Wednesday, February 24, 2010


I’ve made it through the first major bump in the semester, where papers are coming due in my classes as well as in the class for which I’m a TA. I spent the last couple of weeks grading nearly 60 by and large poorly written papers. I say it every time, but it’s astonishing (and a bit disheartening) to see the writing abilities of undergrads. We’re talking run-on sentences, sentence fragments, blatant confusion of common homophones that should have been mastered by this point in life (e.g. to / too, their / there), and inconsistent, sometimes seemingly random capitalization. Some might argue that the ability to write well is not very important in today’s world, at least for the majority of the population. There is probably some sad truth to that statement, but I think it constitutes a dangerous state of affairs. It means that those who can write well will decrease in number, and the bar for writing well will drop. Eventually, even the best writers will not be all that clear and, I’d say, wisdom will become threatened. But that’s not the point of my writing this. It’s easy to go off on a tangent about the kind of crap I put up with as a TA. I’ll try my hardest to bite my lip and say no more about it for now.

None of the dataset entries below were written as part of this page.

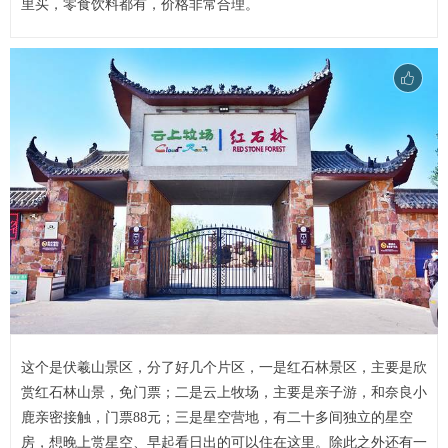
里买，零食饮料都有，价格非常合理。
这个是伏羲山景区，分了好几个片区，一是红石林景区，主要是欣
赏红石林山景，免门票；二是云上牧场，主要是亲子游，和奈良小
鹿亲密接触，门票88元；三是星空营地，有二十多间独立的星空
房，想晚上赏星空、早起看日出的可以住在这里。除此之外还有一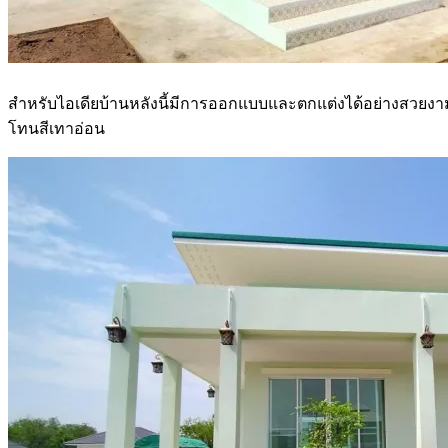
สำหรับไอเดียบ้านหลังนี้มีการออกแบบและตกแต่งได้อย่างสวยงามพื้น
โทนสีเทาอ่อน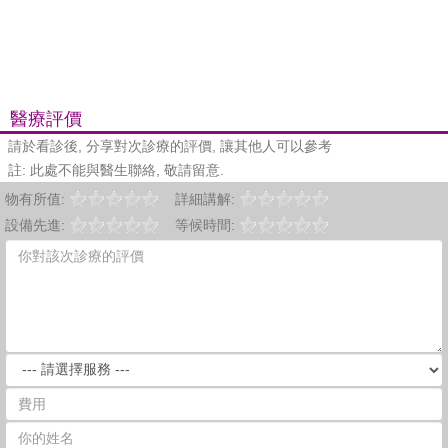
醫療評價
請於看診後, 分享對次診療的評價, 讓其他人可以參考
註: 此處不能與醫生聯絡, 敬請留意.
物有所值:
詳細講解:
設備先進:
等候時間: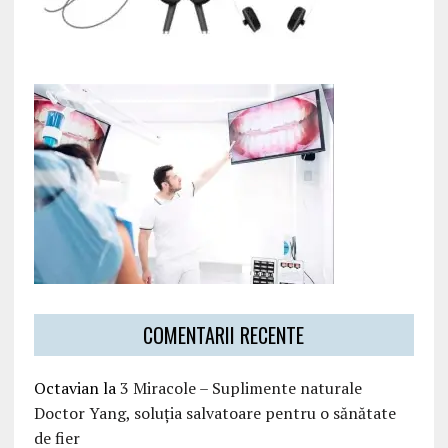
COMENTARII RECENTE
Octavian
la
3 Miracole – Suplimente naturale
Doctor Yang, soluția salvatoare pentru o sănătate
de fier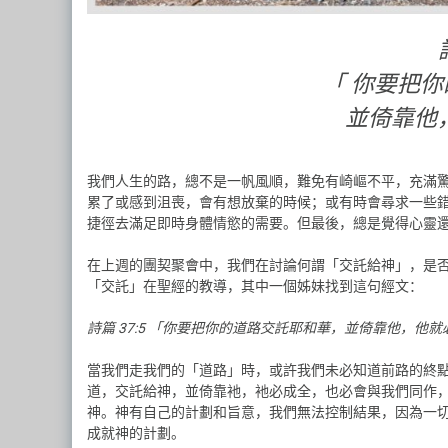
「 你要把
並倚靠他
我們人生的路，總不是一帆風順，難免有崎嶇不平，充滿
累了或感到沮喪，會有想放棄的時候；或有時會尋求一些
捷徑去滿足即時身體情慾的需要。但最後，總是覺得心靈
在上週的團契聚會中，我們在討論何謂「交託給神」，是
「交託」在聖經的教導，其中一個姊妹找到這句經文：
詩篇 37:5 「你要把你的道路交託耶和華，並倚靠他，他
當我們走我們的「道路」時，或許我們未必知道前路的終
道，交託給神，並倚靠衪，衪必成全，也必會與我們同作
神。神有自己的計劃和旨意，我們無法控制結果，因為一
成就神的計劃。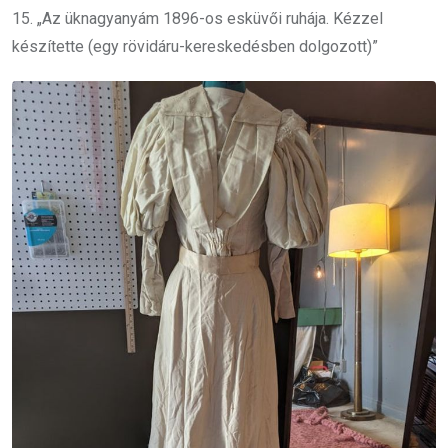
15. „Az üknagyanyám 1896-os esküvői ruhája. Kézzel
készítette (egy rövidáru-kereskedésben dolgozott)”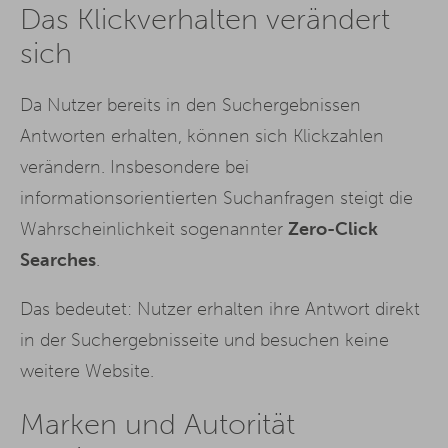
Das Klickverhalten verändert
sich
Da Nutzer bereits in den Suchergebnissen
Antworten erhalten, können sich Klickzahlen
verändern. Insbesondere bei
informationsorientierten Suchanfragen steigt die
Wahrscheinlichkeit sogenannter
Zero-Click
Searches
.
Das bedeutet: Nutzer erhalten ihre Antwort direkt
in der Suchergebnisseite und besuchen keine
weitere Website.
Marken und Autorität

Hmm. Well, crap, I don’t know what to write. I actually did write some crap about feeling busy, but it’s boring and pointless, so I’ve deleted it. I think I just need to write this post in order to get back into the flow of writing something other than comments on horribly written student papers. (Oops! Okay, no more!) I’ll try to get my thoughts (and my act) together and write something worth reading in the next day or so. Thanks for listening, whoever you are!


  1. I totally understand. Being a frequent visitor on the internet, it doesn't take long to see how many people don't understand the difference between your and you're. It's a sad state of affairs if you ask me.

    Not to mention people that post comments about proper grammar and then fail to proof read it before they post it. Thus resulting in a deleted post.

  2. Well Ben, Sometimes you just gotta' scream. I think what you say is very true and important. It's about integrity and refinement. I think it also shows with language and the really foul words some people use so casually. Then they let their kids talk that way and we've seen that it's all downhill, socially, from there.
    Keep typing... it's good to have something to talk about.

  3. Your commentary on the frustration you feel when your students are mixing homophones speaks directly to me. I have lost interest in people I was dating for this very reason! How people got through sixth grade without figuring out your and you're, or to and too blows my mind. Their progression through college AND into the work force with these grammatical inadequacies is astonishing...You are not alone!